Prompt: Using the material below, copy every line where "Antalya" appears.

--- Record set ---

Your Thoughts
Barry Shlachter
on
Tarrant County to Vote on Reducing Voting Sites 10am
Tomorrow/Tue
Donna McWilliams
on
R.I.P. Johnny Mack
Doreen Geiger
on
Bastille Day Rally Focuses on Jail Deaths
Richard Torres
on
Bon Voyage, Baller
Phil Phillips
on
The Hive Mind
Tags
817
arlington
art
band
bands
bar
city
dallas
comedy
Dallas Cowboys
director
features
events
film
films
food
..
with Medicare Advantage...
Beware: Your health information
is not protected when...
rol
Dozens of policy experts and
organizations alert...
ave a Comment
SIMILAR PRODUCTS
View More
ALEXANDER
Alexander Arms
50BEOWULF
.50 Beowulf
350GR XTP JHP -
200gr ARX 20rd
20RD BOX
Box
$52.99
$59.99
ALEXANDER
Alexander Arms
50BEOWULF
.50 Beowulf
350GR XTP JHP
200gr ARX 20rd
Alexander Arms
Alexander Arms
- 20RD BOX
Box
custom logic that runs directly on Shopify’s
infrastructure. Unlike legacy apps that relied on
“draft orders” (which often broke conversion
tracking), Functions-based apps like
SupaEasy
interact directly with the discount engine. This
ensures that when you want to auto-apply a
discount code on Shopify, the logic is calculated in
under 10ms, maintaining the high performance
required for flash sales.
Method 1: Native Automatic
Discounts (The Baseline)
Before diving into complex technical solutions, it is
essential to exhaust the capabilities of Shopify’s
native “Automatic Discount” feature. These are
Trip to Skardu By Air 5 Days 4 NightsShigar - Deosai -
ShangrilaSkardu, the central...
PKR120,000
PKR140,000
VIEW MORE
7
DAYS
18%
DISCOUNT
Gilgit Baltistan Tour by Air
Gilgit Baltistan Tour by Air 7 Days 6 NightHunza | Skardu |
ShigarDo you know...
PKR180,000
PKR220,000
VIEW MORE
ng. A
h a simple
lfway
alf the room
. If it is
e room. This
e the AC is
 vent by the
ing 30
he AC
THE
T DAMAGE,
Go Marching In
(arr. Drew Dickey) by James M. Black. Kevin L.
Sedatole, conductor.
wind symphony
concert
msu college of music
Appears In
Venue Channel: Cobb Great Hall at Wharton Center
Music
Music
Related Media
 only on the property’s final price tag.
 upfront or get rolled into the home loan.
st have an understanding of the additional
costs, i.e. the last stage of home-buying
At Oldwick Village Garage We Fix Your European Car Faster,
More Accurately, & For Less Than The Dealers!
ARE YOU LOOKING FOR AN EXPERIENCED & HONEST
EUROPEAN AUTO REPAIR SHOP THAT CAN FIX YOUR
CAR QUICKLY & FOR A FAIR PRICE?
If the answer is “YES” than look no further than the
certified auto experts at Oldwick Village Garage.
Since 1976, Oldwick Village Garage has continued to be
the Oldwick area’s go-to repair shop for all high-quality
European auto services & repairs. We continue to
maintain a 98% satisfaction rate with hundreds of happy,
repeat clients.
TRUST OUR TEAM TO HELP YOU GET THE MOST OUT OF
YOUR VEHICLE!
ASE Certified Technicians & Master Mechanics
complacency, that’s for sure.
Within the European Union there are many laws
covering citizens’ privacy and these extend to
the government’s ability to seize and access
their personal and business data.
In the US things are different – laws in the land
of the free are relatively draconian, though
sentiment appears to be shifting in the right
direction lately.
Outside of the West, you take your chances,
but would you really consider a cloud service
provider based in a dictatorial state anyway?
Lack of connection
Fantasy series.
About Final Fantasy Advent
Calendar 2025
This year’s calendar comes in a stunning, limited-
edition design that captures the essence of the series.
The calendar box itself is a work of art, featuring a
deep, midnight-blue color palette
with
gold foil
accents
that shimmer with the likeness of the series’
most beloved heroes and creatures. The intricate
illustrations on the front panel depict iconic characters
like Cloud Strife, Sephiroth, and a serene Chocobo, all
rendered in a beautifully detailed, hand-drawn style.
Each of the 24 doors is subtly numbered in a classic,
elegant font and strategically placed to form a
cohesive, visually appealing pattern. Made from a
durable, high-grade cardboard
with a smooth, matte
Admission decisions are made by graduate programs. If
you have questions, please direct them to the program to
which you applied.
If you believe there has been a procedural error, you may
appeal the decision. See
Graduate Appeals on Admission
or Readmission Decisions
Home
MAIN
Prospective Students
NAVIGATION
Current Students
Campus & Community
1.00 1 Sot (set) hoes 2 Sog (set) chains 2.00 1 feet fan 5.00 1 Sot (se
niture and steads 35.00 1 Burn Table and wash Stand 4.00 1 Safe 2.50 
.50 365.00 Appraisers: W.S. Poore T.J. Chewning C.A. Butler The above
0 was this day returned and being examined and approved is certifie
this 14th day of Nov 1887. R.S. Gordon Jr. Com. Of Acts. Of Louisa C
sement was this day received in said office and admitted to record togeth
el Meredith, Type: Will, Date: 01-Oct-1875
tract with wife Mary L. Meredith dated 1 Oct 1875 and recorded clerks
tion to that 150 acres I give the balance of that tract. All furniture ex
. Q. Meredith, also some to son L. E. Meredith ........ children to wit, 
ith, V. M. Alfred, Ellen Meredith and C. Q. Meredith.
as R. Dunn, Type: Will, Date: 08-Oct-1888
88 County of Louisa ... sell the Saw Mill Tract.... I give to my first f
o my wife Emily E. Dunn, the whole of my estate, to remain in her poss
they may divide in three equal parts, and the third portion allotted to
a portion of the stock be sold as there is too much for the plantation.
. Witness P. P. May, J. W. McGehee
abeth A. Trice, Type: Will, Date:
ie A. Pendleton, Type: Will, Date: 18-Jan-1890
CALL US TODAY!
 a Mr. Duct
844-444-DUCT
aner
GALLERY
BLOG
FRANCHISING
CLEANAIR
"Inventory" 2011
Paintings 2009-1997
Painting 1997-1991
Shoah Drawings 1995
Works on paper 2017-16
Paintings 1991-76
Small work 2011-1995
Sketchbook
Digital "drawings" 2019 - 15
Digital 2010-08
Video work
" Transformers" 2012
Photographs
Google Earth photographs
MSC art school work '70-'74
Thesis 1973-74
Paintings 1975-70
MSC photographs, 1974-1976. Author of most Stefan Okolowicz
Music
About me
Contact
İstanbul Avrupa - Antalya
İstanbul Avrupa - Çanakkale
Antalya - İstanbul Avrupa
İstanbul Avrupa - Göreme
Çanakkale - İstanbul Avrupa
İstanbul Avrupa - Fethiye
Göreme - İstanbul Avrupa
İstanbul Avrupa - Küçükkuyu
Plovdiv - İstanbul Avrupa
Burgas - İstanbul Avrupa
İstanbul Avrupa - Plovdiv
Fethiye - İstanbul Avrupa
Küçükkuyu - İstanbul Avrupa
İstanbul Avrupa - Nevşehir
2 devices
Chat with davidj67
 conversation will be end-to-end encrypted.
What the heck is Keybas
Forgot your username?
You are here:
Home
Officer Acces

---

Answer to the exercise:
İstanbul Avrupa - Antalya
Antalya - İstanbul Avrupa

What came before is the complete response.